(Records from a dataset)
────────

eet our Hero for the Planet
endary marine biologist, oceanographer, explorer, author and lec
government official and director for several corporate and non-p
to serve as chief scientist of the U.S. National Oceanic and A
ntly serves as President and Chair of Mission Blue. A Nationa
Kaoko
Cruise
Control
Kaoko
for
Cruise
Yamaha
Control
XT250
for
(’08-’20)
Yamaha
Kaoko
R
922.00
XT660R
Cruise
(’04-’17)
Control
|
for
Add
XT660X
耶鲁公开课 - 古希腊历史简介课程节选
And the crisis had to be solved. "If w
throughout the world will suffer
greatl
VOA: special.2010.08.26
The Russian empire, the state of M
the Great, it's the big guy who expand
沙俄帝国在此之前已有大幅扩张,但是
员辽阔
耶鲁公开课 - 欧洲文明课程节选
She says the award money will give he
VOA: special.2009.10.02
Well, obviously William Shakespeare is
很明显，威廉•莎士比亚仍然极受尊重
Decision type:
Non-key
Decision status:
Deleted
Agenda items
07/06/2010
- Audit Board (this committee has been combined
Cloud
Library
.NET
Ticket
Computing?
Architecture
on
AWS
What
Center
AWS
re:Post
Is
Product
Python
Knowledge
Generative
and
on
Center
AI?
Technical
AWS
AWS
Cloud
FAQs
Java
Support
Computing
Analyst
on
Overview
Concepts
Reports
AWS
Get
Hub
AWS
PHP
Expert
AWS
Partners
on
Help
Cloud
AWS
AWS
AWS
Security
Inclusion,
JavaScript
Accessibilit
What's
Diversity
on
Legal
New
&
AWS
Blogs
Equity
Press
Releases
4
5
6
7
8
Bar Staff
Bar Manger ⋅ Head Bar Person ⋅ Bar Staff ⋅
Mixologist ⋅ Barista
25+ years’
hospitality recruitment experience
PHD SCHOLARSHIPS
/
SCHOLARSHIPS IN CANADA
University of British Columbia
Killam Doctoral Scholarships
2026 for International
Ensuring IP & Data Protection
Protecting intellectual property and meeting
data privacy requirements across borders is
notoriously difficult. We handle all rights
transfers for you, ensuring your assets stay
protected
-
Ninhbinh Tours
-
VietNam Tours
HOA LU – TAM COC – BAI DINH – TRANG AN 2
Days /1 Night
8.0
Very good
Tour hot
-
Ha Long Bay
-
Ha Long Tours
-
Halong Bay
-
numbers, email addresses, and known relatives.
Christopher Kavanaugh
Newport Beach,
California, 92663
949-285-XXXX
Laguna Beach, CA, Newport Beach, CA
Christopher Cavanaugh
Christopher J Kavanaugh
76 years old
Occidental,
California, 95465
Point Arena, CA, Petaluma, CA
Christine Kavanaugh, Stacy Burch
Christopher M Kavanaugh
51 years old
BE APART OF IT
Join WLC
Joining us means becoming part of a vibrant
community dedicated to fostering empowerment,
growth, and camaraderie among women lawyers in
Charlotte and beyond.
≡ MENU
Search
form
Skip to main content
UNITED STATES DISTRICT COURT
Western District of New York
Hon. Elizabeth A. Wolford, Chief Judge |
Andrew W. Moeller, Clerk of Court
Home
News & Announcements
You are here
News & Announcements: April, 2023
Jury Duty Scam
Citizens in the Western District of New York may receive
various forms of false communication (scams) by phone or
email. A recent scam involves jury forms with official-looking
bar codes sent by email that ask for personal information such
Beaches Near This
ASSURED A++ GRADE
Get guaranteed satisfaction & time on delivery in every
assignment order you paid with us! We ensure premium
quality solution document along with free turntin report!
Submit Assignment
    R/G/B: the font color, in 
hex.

────────

- [What needs to be done]
Using the data above, print every record exactly as shown.

- [Answer area]
eet our Hero for the Planet
endary marine biologist, oceanographer, explorer, author and lec
government official and director for several corporate and non-p
to serve as chief scientist of the U.S. National Oceanic and A
ntly serves as President and Chair of Mission Blue. A Nationa
Kaoko
Cruise
Control
Kaoko
for
Cruise
Yamaha
Control
XT250
for
(’08-’20)
Yamaha
Kaoko
R
922.00
XT660R
Cruise
(’04-’17)
Control
|
for
Add
XT660X
耶鲁公开课 - 古希腊历史简介课程节选
And the crisis had to be solved. "If w
throughout the world will suffer
greatl
VOA: special.2010.08.26
The Russian empire, the state of M
the Great, it's the big guy who expand
沙俄帝国在此之前已有大幅扩张,但是
员辽阔
耶鲁公开课 - 欧洲文明课程节选
She says the award money will give he
VOA: special.2009.10.02
Well, obviously William Shakespeare is
很明显，威廉•莎士比亚仍然极受尊重
Decision type:
Non-key
Decision status:
Deleted
Agenda items
07/06/2010
- Audit Board (this committee has been combined
Cloud
Library
.NET
Ticket
Computing?
Architecture
on
AWS
What
Center
AWS
re:Post
Is
Product
Python
Knowledge
Generative
and
on
Center
AI?
Technical
AWS
AWS
Cloud
FAQs
Java
Support
Computing
Analyst
on
Overview
Concepts
Reports
AWS
Get
Hub
AWS
PHP
Expert
AWS
Partners
on
Help
Cloud
AWS
AWS
AWS
Security
Inclusion,
JavaScript
Accessibilit
What's
Diversity
on
Legal
New
&
AWS
Blogs
Equity
Press
Releases
4
5
6
7
8
Bar Staff
Bar Manger ⋅ Head Bar Person ⋅ Bar Staff ⋅
Mixologist ⋅ Barista
25+ years’
hospitality recruitment experience
PHD SCHOLARSHIPS
/
SCHOLARSHIPS IN CANADA
University of British Columbia
Killam Doctoral Scholarships
2026 for International
Ensuring IP & Data Protection
Protecting intellectual property and meeting
data privacy requirements across borders is
notoriously difficult. We handle all rights
transfers for you, ensuring your assets stay
protected
-
Ninhbinh Tours
-
VietNam Tours
HOA LU – TAM COC – BAI DINH – TRANG AN 2
Days /1 Night
8.0
Very good
Tour hot
-
Ha Long Bay
-
Ha Long Tours
-
Halong Bay
-
numbers, email addresses, and known relatives.
Christopher Kavanaugh
Newport Beach,
California, 92663
949-285-XXXX
Laguna Beach, CA, Newport Beach, CA
Christopher Cavanaugh
Christopher J Kavanaugh
76 years old
Occidental,
California, 95465
Point Arena, CA, Petaluma, CA
Christine Kavanaugh, Stacy Burch
Christopher M Kavanaugh
51 years old
BE APART OF IT
Join WLC
Joining us means becoming part of a vibrant
community dedicated to fostering empowerment,
growth, and camaraderie among women lawyers in
Charlotte and beyond.
≡ MENU
Search
form
Skip to main content
UNITED STATES DISTRICT COURT
Western District of New York
Hon. Elizabeth A. Wolford, Chief Judge |
Andrew W. Moeller, Clerk of Court
Home
News & Announcements
You are here
News & Announcements: April, 2023
Jury Duty Scam
Citizens in the Western District of New York may receive
various forms of false communication (scams) by phone or
email. A recent scam involves jury forms with official-looking
bar codes sent by email that ask for personal information such
Beaches Near This
ASSURED A++ GRADE
Get guaranteed satisfaction & time on delivery in every
assignment order you paid with us! We ensure premium
quality solution document along with free turntin report!
Submit Assignment
    R/G/B: the font color, in 
hex.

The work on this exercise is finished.